Saved data entries:
╔══

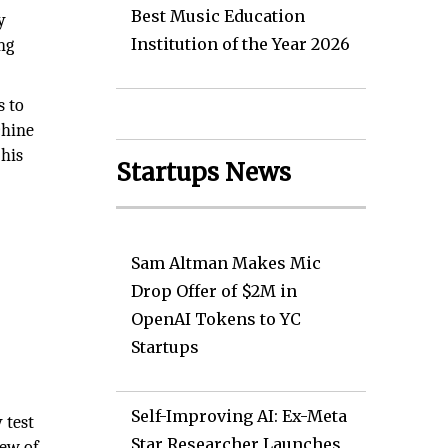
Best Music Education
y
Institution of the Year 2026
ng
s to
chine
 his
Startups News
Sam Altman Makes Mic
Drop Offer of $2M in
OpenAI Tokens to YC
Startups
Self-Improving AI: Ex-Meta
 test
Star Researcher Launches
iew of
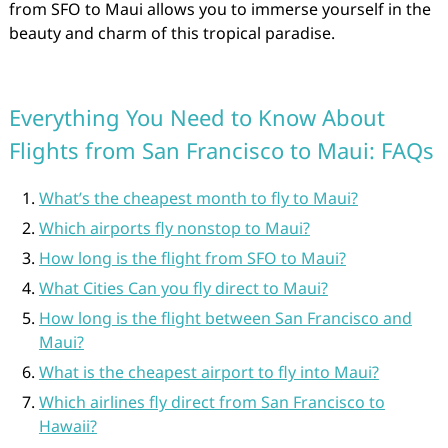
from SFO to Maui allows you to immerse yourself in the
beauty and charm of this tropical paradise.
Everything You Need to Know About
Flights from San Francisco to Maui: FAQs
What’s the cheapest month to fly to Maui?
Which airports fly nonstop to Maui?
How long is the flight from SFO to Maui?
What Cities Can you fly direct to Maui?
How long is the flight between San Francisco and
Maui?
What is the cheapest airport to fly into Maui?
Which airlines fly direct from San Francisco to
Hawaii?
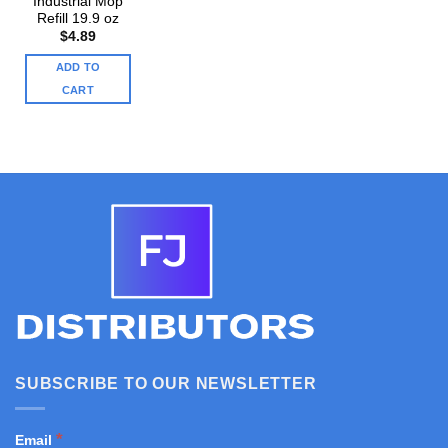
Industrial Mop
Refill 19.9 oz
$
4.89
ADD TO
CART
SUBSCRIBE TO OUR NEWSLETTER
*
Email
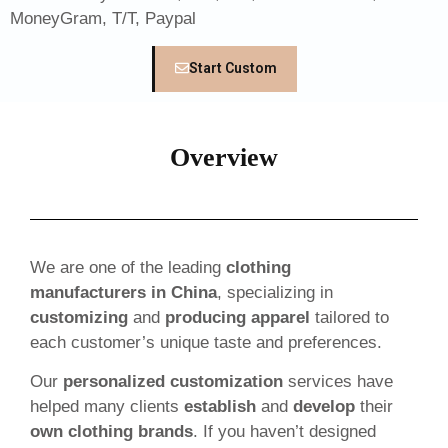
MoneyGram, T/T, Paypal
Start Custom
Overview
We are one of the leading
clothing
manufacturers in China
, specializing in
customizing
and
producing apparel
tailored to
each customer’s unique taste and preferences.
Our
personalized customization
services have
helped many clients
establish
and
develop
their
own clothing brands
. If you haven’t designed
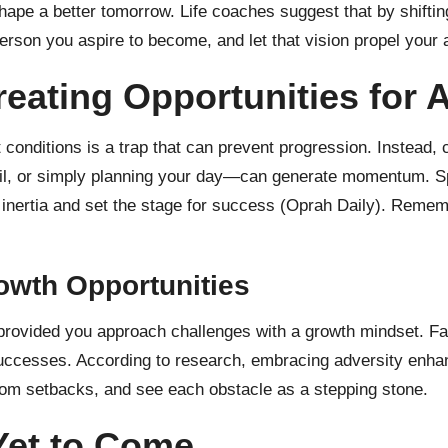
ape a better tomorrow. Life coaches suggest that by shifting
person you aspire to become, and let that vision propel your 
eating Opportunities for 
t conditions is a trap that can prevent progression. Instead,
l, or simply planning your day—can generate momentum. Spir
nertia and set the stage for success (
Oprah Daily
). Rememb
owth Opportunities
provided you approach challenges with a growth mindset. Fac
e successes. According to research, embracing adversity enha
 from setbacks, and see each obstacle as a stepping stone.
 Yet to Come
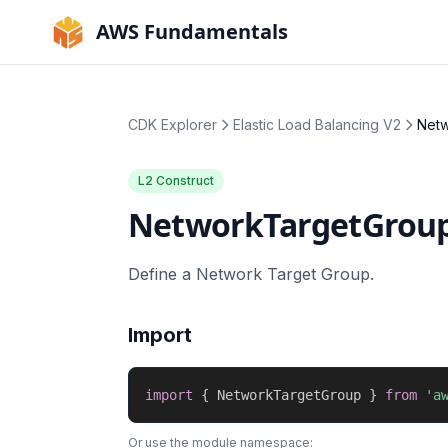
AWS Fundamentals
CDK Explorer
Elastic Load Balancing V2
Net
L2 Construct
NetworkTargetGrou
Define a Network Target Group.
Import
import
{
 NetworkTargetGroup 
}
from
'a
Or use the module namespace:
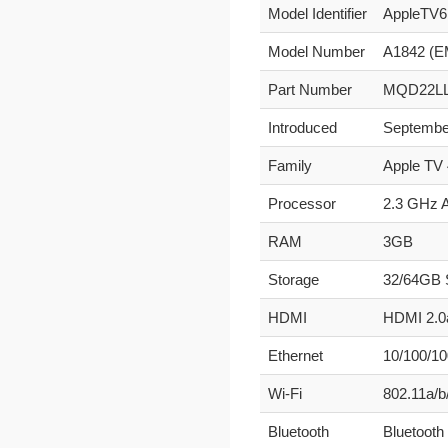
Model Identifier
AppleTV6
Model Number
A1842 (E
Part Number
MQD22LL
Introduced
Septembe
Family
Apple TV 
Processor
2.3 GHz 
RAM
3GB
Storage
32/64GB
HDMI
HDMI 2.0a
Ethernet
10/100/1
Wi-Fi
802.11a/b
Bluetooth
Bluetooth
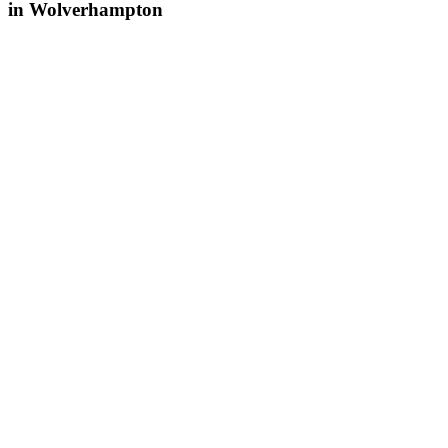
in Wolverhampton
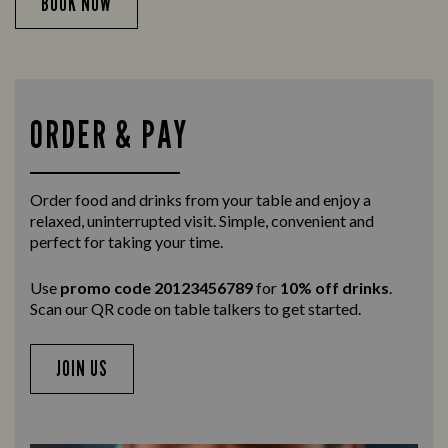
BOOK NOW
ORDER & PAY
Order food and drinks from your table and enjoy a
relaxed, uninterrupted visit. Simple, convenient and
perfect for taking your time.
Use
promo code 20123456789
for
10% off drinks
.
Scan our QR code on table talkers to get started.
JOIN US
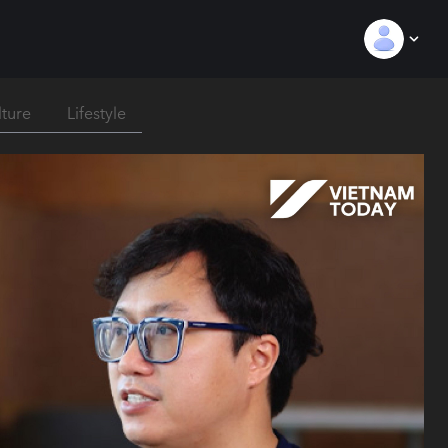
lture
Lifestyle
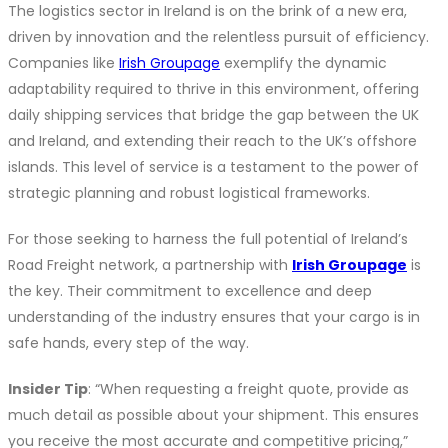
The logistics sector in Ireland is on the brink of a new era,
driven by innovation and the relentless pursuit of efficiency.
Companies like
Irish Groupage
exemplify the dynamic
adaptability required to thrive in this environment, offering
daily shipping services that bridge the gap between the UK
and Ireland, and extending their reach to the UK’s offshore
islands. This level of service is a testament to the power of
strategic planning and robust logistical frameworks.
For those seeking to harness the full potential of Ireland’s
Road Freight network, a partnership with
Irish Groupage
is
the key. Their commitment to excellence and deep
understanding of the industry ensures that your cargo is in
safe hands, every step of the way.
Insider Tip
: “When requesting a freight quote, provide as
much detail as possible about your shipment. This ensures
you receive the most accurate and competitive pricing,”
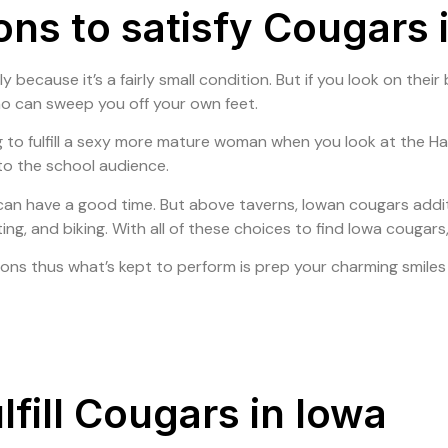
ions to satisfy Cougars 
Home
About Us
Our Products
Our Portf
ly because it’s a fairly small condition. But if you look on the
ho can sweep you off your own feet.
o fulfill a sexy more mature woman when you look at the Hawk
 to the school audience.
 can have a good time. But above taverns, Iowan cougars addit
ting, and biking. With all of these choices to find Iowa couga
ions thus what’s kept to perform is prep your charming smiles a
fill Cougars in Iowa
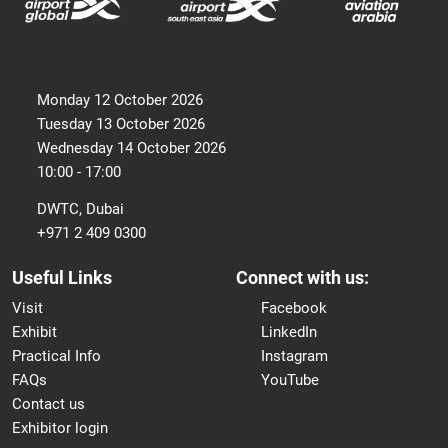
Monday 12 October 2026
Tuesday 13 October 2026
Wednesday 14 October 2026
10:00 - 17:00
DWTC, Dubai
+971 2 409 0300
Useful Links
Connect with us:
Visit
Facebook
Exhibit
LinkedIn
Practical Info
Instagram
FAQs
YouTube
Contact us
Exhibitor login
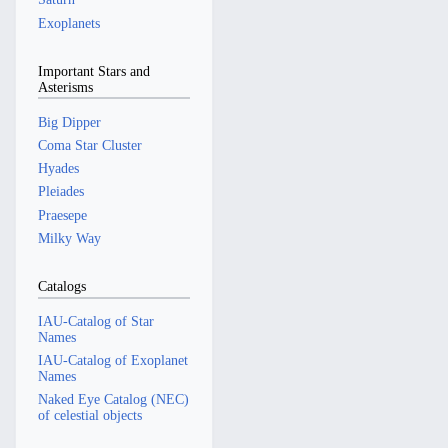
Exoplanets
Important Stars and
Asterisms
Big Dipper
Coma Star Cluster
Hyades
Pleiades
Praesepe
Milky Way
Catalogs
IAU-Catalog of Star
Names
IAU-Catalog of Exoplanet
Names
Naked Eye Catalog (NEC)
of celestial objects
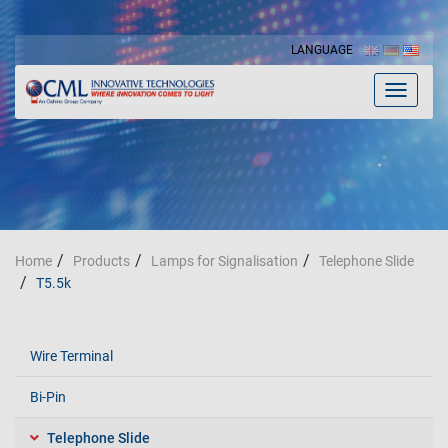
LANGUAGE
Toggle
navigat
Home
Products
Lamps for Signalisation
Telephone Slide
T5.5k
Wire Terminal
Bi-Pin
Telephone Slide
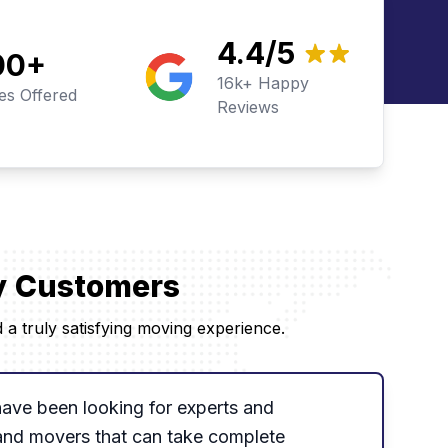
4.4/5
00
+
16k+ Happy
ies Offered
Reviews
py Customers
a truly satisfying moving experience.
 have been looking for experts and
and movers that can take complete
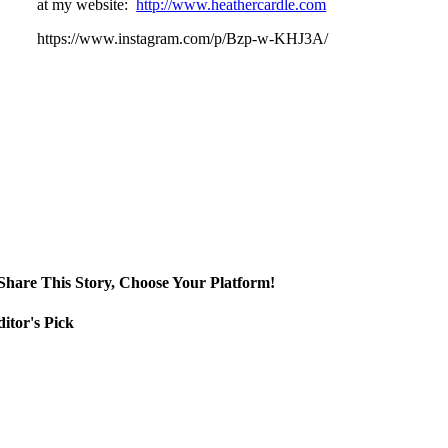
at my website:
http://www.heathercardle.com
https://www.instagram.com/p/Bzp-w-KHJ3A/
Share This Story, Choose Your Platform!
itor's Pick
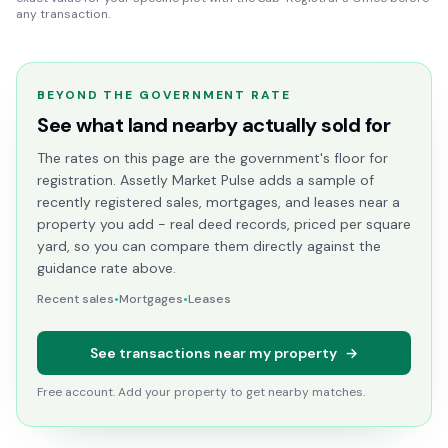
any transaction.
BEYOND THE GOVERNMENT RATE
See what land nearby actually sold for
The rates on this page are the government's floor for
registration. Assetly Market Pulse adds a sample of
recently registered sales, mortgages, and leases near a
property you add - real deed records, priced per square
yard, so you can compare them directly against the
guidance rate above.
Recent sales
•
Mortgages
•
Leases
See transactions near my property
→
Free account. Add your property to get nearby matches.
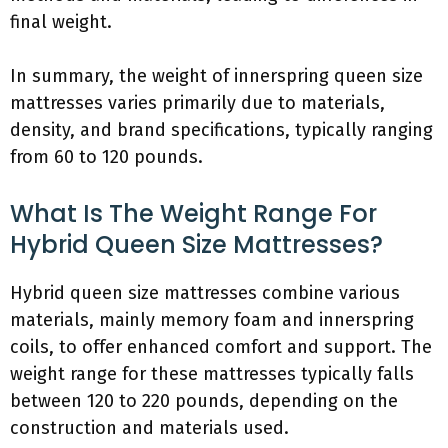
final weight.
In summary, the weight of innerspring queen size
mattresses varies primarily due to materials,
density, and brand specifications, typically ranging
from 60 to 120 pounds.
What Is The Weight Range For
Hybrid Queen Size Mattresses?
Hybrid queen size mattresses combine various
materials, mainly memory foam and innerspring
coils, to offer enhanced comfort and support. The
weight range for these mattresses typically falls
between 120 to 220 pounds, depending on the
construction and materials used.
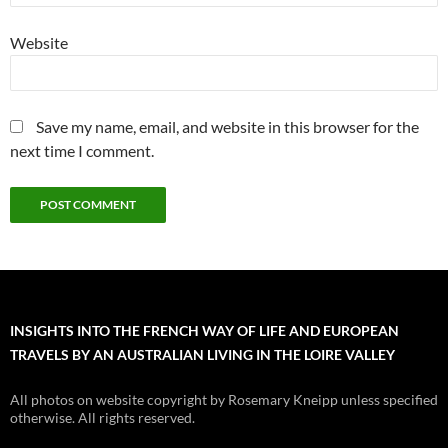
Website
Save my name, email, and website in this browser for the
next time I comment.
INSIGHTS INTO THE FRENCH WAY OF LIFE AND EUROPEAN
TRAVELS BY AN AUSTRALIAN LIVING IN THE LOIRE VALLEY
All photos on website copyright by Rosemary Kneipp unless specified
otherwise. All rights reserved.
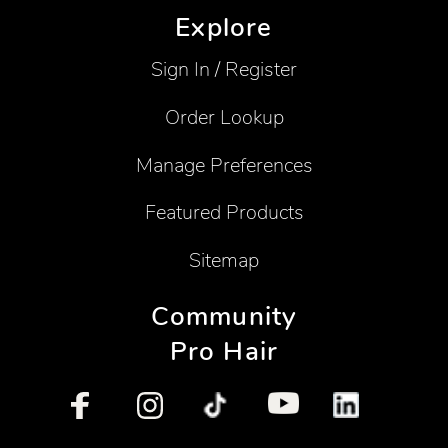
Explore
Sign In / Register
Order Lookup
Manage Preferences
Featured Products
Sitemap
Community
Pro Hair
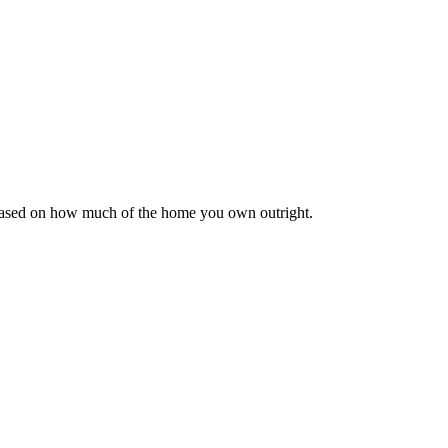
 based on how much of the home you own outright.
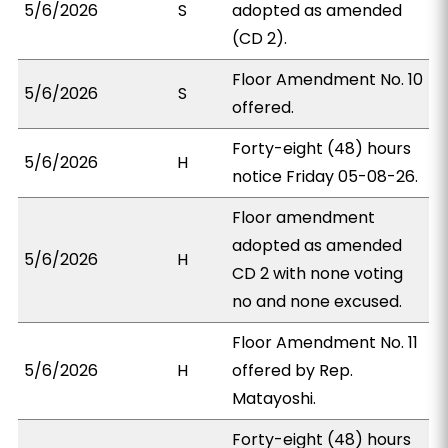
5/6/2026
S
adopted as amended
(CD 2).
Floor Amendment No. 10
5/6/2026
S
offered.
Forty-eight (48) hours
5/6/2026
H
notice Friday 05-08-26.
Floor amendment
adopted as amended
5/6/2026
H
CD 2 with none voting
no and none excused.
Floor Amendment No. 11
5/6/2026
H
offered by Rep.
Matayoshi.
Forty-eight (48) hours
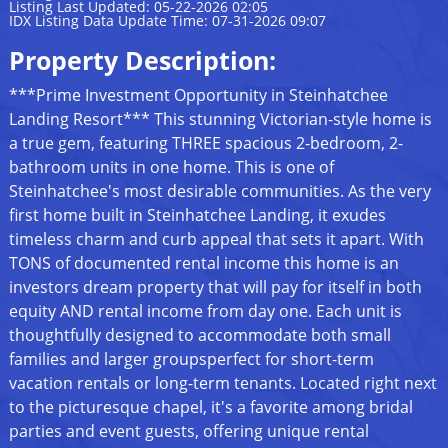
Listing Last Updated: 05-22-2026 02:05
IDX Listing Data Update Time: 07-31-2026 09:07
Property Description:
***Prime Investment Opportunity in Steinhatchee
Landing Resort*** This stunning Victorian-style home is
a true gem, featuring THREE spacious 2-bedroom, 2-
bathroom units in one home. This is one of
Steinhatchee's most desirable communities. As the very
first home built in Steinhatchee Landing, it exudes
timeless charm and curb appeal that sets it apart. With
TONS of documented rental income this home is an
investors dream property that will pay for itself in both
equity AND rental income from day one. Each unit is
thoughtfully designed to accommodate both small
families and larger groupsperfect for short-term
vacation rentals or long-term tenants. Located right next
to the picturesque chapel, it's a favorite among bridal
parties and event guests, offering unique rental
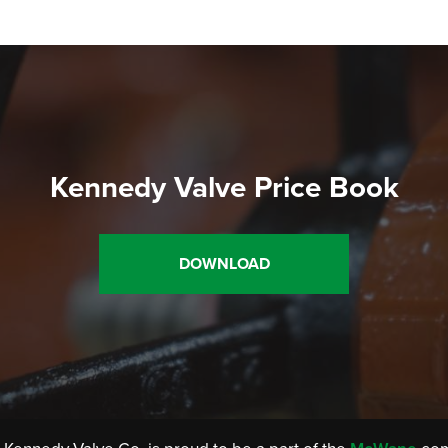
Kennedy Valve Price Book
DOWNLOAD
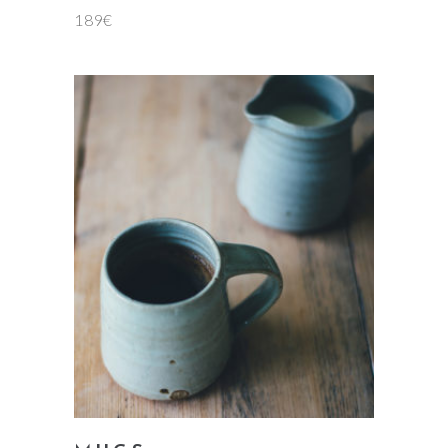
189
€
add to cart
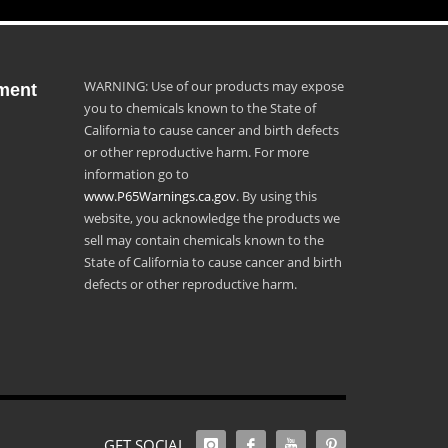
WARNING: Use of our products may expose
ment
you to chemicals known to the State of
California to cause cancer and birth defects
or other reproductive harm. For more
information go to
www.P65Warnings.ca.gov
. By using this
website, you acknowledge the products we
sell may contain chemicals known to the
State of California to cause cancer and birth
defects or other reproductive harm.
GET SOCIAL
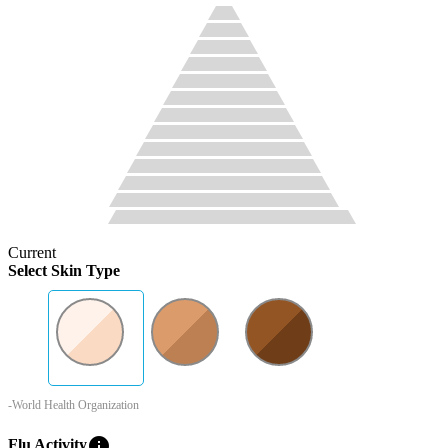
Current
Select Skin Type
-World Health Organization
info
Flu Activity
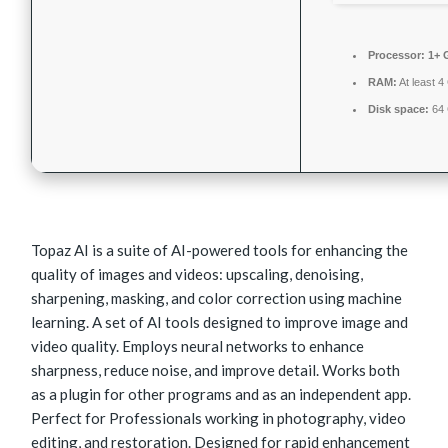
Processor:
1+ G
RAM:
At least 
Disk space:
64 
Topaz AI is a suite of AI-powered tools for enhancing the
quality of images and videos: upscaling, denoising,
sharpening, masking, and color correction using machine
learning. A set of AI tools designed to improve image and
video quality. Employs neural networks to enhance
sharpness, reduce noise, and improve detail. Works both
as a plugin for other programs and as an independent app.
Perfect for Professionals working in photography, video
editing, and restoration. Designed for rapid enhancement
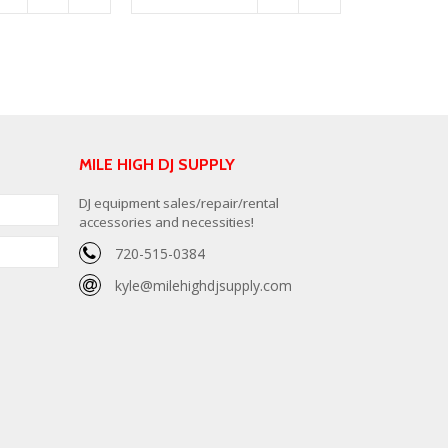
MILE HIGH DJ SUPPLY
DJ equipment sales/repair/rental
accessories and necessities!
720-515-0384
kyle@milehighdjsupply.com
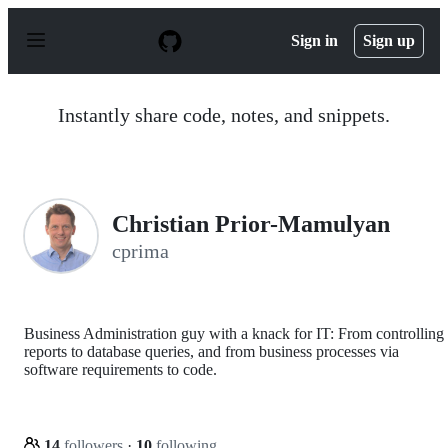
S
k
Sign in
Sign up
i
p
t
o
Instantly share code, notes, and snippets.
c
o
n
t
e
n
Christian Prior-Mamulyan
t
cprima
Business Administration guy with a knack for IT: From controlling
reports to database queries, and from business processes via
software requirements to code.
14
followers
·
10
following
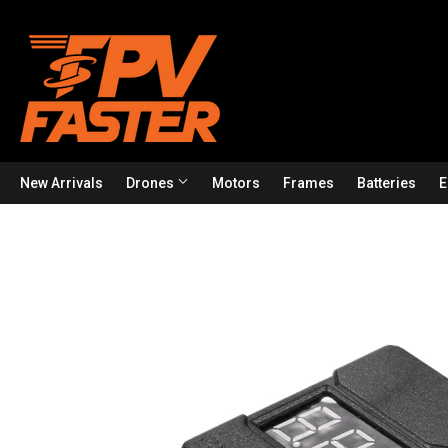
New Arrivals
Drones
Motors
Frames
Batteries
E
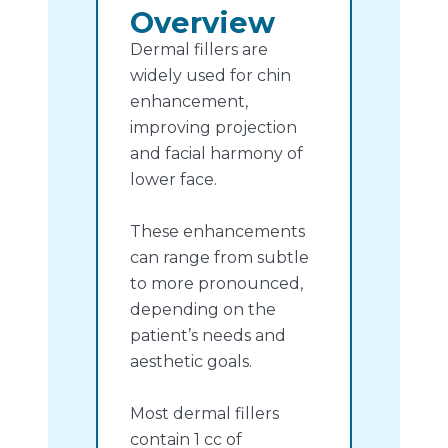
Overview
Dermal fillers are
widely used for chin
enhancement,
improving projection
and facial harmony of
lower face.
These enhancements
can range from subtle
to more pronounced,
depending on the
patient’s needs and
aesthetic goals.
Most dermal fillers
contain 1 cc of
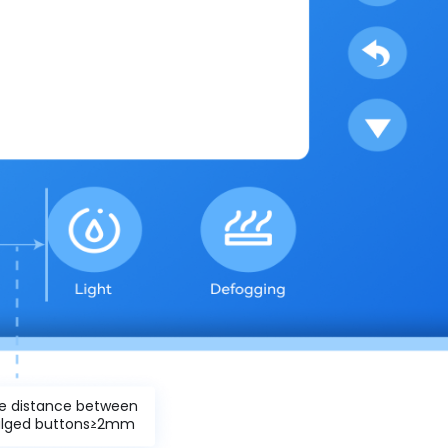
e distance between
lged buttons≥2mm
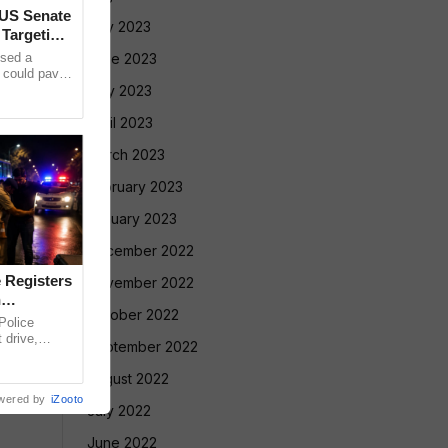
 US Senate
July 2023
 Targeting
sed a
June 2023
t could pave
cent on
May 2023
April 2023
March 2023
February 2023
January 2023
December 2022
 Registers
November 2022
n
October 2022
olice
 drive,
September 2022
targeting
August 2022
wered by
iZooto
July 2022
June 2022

╚══

→ **PROBLEM REQUIREMENTS**: Look above for the line with "Kennedy Valve Price Book" and the line with "Business Administration guy". Give again exactly those two lines and all lines between them, pictures excluded.

→ **REPLY TO THE TASK**:
Kennedy Valve Price Book
DOWNLOAD
189
€
add to cart
WARNING: Use of our products may expose
ment
you to chemicals known to the State of
California to cause cancer and birth defects
or other reproductive harm. For more
information go to
www.P65Warnings.ca.gov
. By using this
website, you acknowledge the products we
sell may contain chemicals known to the
State of California to cause cancer and birth
defects or other reproductive harm.
GET SOCIAL
Current
Select Skin Type
-World Health Organization
info
Flu Activity
Processor:
1+ G
RAM:
At least 
Disk space:
64 
Topaz AI is a suite of AI-powered tools for enhancing the
quality of images and videos: upscaling, denoising,
sharpening, masking, and color correction using machine
learning. A set of AI tools designed to improve image and
video quality. Employs neural networks to enhance
sharpness, reduce noise, and improve detail. Works both
as a plugin for other programs and as an independent app.
Perfect for Professionals working in photography, video
editing, and restoration. Designed for rapid enhancement
MILE HIGH DJ SUPPLY
DJ equipment sales/repair/rental
accessories and necessities!
720-515-0384
kyle@milehighdjsupply.com
S
k
Sign in
Sign up
i
p
t
o
Instantly share code, notes, and snippets.
c
o
n
t
e
n
Christian Prior-Mamulyan
t
cprima
Business Administration guy with a knack for IT: From controlling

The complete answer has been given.